Life is not all bad though. As of a week ago tomorrow I have experience my first ever pain-free sex with my partner of 2 and a half years. (we hadn't actually had sexual intercourse at all for the majority of that) It was amazing, and hopefully is a sign that I am finally winning the fight against Vulvodynia. I just got a new job, working with special needs children at a respite care unit, and while I am terrified that if my boss found out I had been sexually abused she would assume that I would be inclined to abuse the children, I am super excited and looking forward to every minute of it.

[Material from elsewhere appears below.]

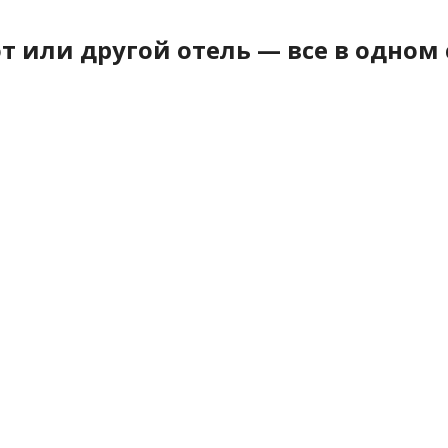
т или другой отель — все в одном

I am in my final year of my undergraduate degree and already a thousand doors are open wide. My boss has already said that they would like to take me on to do my placement for my doctorate once I get to that stage in my studies. I have been told to apply at two different universities as both think I will be a valuable student to have in their post graduate classes. My psychologist has said that I have finally dealt with the abuse in a healthy way, and that the flashbacks and effects will slowly disappear (and they actually are alot faster than I expected). My physiotherapist I saw for Vulvodynia has said I no longer need to visit her, as my muscles have began to learn how to relax, and its just a matter of time. And I'm surrounded by wonderful friends. From the outside looking in I'm set up. There is nothing I need to worry about, and nothing that could hold me down. If only they knew the half of it. Behind this strong beautiful happy woman is one about to break down.